▶ TASK REQUIREMENTS: The expected output is a copy of every line in the records with the string "dejanskih".

▶ INFORMATION SUPPLIED:
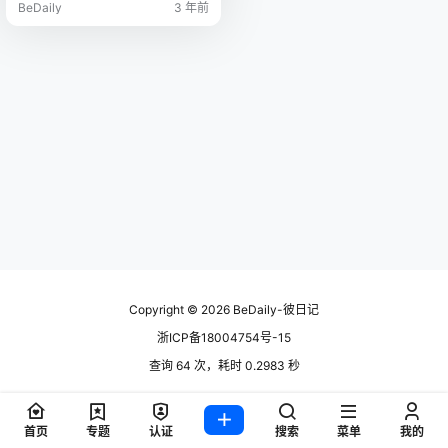
BeDaily
3 年前
Copyright © 2026
BeDaily-彼日记
浙ICP备18004754号-15
查询 64 次，耗时 0.2983 秒
首页
专题
认证
搜索
菜单
我的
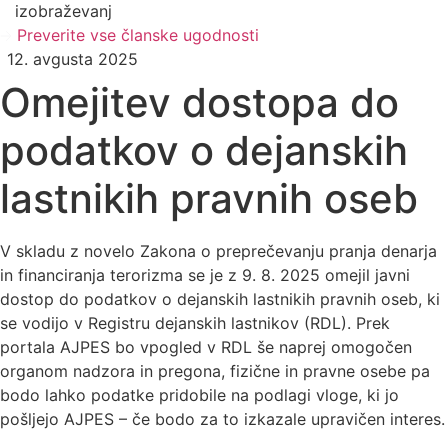
izobraževanj
Preverite vse članske ugodnosti
12. avgusta 2025
Omejitev dostopa do
podatkov o dejanskih
lastnikih pravnih oseb
V skladu z novelo Zakona o preprečevanju pranja denarja
in financiranja terorizma se je z 9. 8. 2025 omejil javni
dostop do podatkov o dejanskih lastnikih pravnih oseb, ki
se vodijo v Registru dejanskih lastnikov (RDL). Prek
portala AJPES bo vpogled v RDL še naprej omogočen
organom nadzora in pregona, fizične in pravne osebe pa
bodo lahko podatke pridobile na podlagi vloge, ki jo
pošljejo AJPES – če bodo za to izkazale upravičen interes.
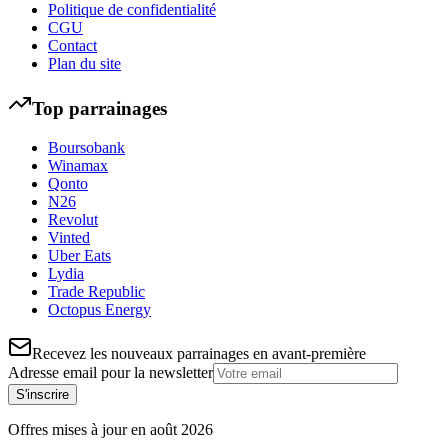
Politique de confidentialité
CGU
Contact
Plan du site
Top parrainages
Boursobank
Winamax
Qonto
N26
Revolut
Vinted
Uber Eats
Lydia
Trade Republic
Octopus Energy
Recevez les nouveaux parrainages en avant-première
Adresse email pour la newsletter
S'inscrire
Offres mises à jour en
août
2026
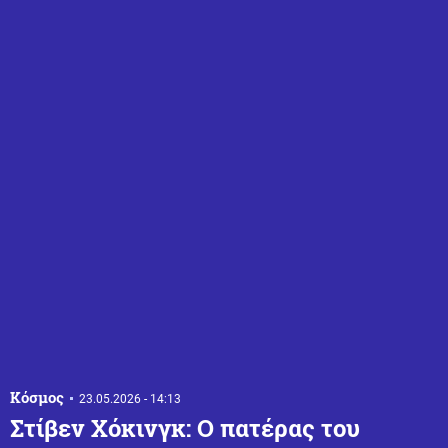
Κόσμος
23.05.2026 - 14:13
Στίβεν Χόκινγκ: Ο πατέρας του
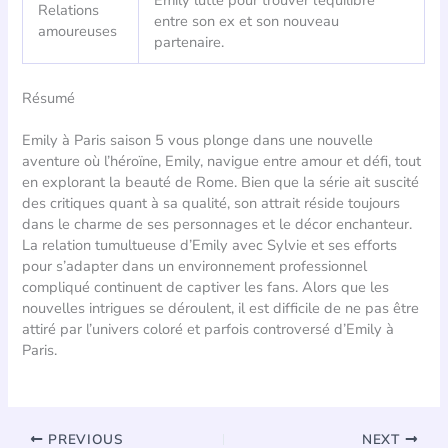
Emily lutte pour trouver l’équilibre
Relations
entre son ex et son nouveau
amoureuses
partenaire.
Résumé
Emily à Paris saison 5 vous plonge dans une nouvelle
aventure où l’héroïne, Emily, navigue entre amour et défi, tout
en explorant la beauté de Rome. Bien que la série ait suscité
des critiques quant à sa qualité, son attrait réside toujours
dans le charme de ses personnages et le décor enchanteur.
La relation tumultueuse d’Emily avec Sylvie et ses efforts
pour s’adapter dans un environnement professionnel
compliqué continuent de captiver les fans. Alors que les
nouvelles intrigues se déroulent, il est difficile de ne pas être
attiré par l’univers coloré et parfois controversé d’Emily à
Paris.
PREVIOUS
NEXT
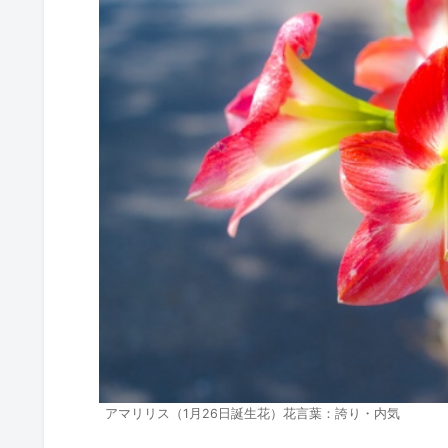
アマリリス（1月26日誕生花）花言葉：誇り・内気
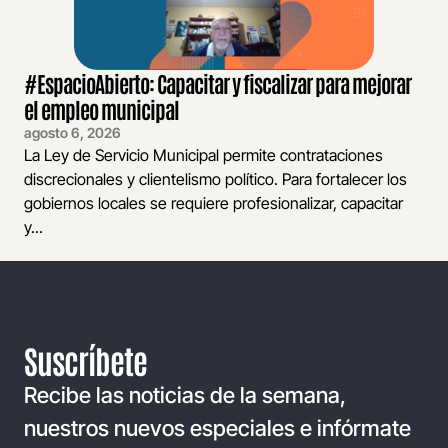
#EspacioAbierto: Capacitar y fiscalizar para mejorar
el empleo municipal
agosto 6, 2026
La Ley de Servicio Municipal permite contrataciones
discrecionales y clientelismo político. Para fortalecer los
gobiernos locales se requiere profesionalizar, capacitar
y...
Suscríbete
Recibe las noticias de la semana,
nuestros nuevos especiales e infórmate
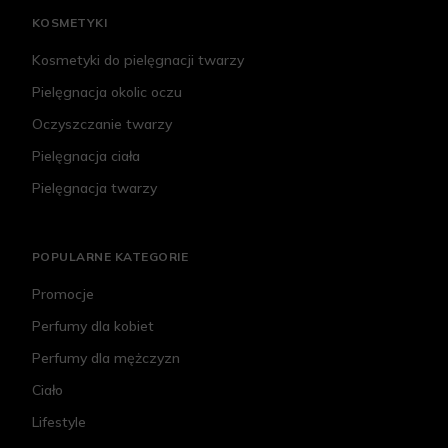
KOSMETYKI
Kosmetyki do pielęgnacji twarzy
Pielęgnacja okolic oczu
Oczyszczanie twarzy
Pielęgnacja ciała
Pielęgnacja twarzy
POPULARNE KATEGORIE
Promocje
Perfumy dla kobiet
Perfumy dla mężczyzn
Ciało
Lifestyle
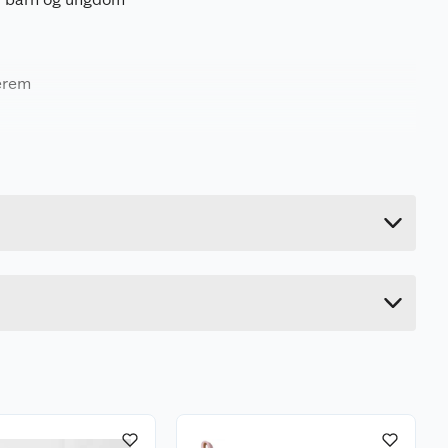
erem
0.35 kg
2 cm
1.5 cm
0.7 cm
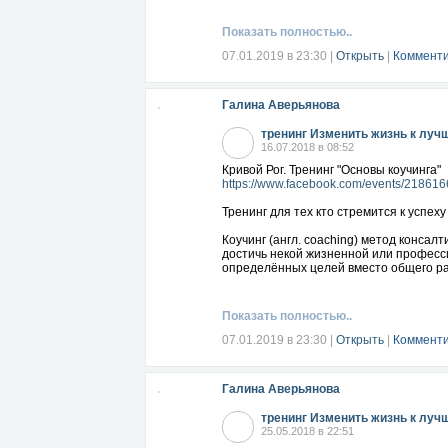
Показать полностью..
07.01.2019 в 23:30
|
Открыть
|
Комменти
Галина Аверьянова
тренинг Изменить жизнь к луч
16.07.2018 в 08:52
Кривой Рог. Тренинг "Основы коучинга"
https://www.facebook.com/events/21861
Тренинг для тех кто стремится к успеху
Коучинг (англ. coaching) метод консал
достичь некой жизненной или професси
определённых целей вместо общего ра
Показать полностью..
07.01.2019 в 23:30
|
Открыть
|
Комменти
Галина Аверьянова
тренинг Изменить жизнь к луч
25.05.2018 в 22:51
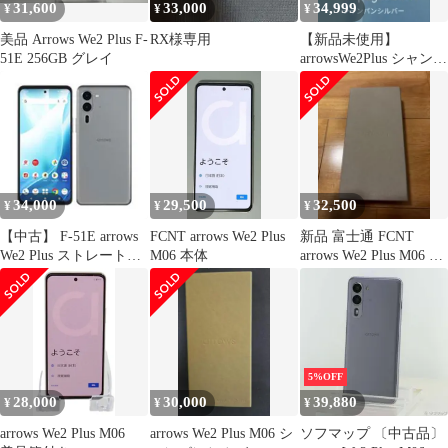
31,600
33,000
34,999
¥
¥
¥
美品 Arrows We2 Plus F-
RX様専用
【新品未使用】
51E 256GB グレイ
arrowsWe2Plus シャンパ
ンシルバー
34,000
29,500
32,500
¥
¥
¥
【中古】 F-51E arrows
FCNT arrows We2 Plus
新品 富士通 FCNT
We2 Plus ストレートグ
M06 本体
arrows We2 Plus M06 ス
レイ SIMフリー 本体
レートグレイ
ドコモ Aランク スマホ
【送料無料】
f51egy8mtm
5%OFF
28,000
30,000
39,880
¥
¥
¥
arrows We2 Plus M06
arrows We2 Plus M06 シ
ソフマップ 〔中古品〕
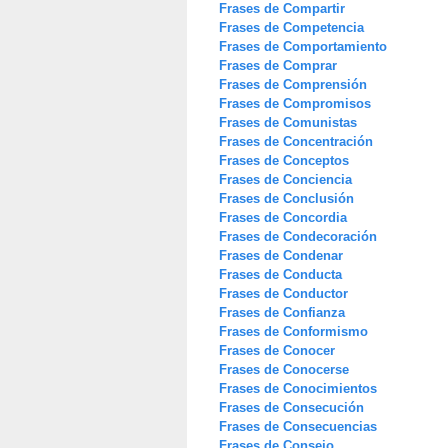
Frases de Compartir
Frases de Competencia
Frases de Comportamiento
Frases de Comprar
Frases de Comprensión
Frases de Compromisos
Frases de Comunistas
Frases de Concentración
Frases de Conceptos
Frases de Conciencia
Frases de Conclusión
Frases de Concordia
Frases de Condecoración
Frases de Condenar
Frases de Conducta
Frases de Conductor
Frases de Confianza
Frases de Conformismo
Frases de Conocer
Frases de Conocerse
Frases de Conocimientos
Frases de Consecución
Frases de Consecuencias
Frases de Consejo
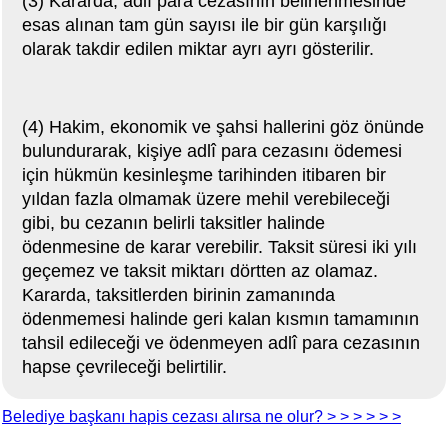
(3) Kararda, adlî para cezasının belirlenmesinde
esas alınan tam gün sayısı ile bir gün karşılığı
olarak takdir edilen miktar ayrı ayrı gösterilir.
(4) Hakim, ekonomik ve şahsi hallerini göz önünde
bulundurarak, kişiye adlî para cezasını ödemesi
için hükmün kesinleşme tarihinden itibaren bir
yıldan fazla olmamak üzere mehil verebileceği
gibi, bu cezanın belirli taksitler halinde
ödenmesine de karar verebilir. Taksit süresi iki yılı
geçemez ve taksit miktarı dörtten az olamaz.
Kararda, taksitlerden birinin zamanında
ödenmemesi halinde geri kalan kısmın tamamının
tahsil edileceği ve ödenmeyen adlî para cezasının
hapse çevrileceği belirtilir.
Belediye başkanı hapis cezası alırsa ne olur? > > >
> > >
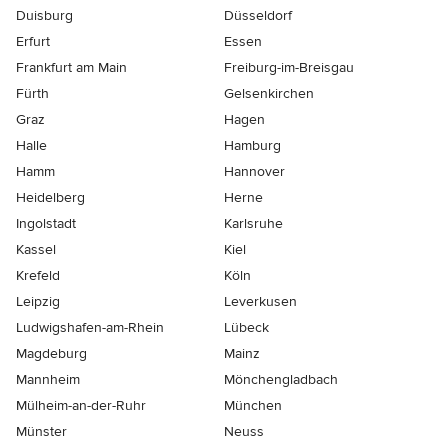
Duisburg
Düsseldorf
Erfurt
Essen
Frankfurt am Main
Freiburg-im-Breisgau
Fürth
Gelsenkirchen
Graz
Hagen
Halle
Hamburg
Hamm
Hannover
Heidelberg
Herne
Ingolstadt
Karlsruhe
Kassel
Kiel
Krefeld
Köln
Leipzig
Leverkusen
Ludwigshafen-am-Rhein
Lübeck
Magdeburg
Mainz
Mannheim
Mönchen­gladbach
Mülheim-an-der-Ruhr
München
Münster
Neuss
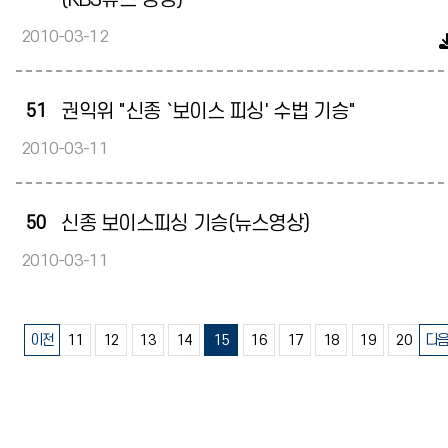
(KBS뉴스 영상)
2010-03-12
51
권익위 "신종 `보이스 피싱' 수법 기승"
2010-03-11
50
신종 보이스피싱 기승(뉴스영상)
2010-03-11
이전
11
12
13
14
15
16
17
18
19
20
다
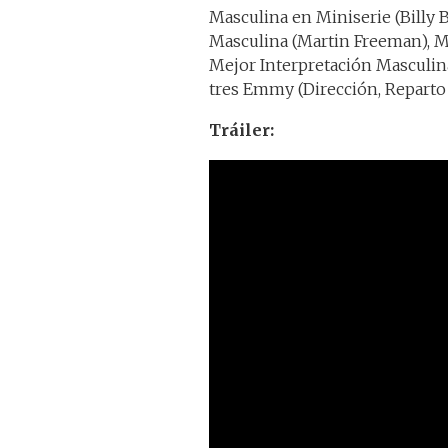
Masculina en Miniserie (Billy
Masculina (Martin Freeman), M
Mejor Interpretación Masculin
tres Emmy (Dirección, Reparto 
Tráiler:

▶ COMPLETED TASK:
podatkov o dejanskih
dostop do podatkov o dejanskih lastnikih pravnih oseb, ki
se vodijo v Registru dejanskih lastnikov (RDL). Prek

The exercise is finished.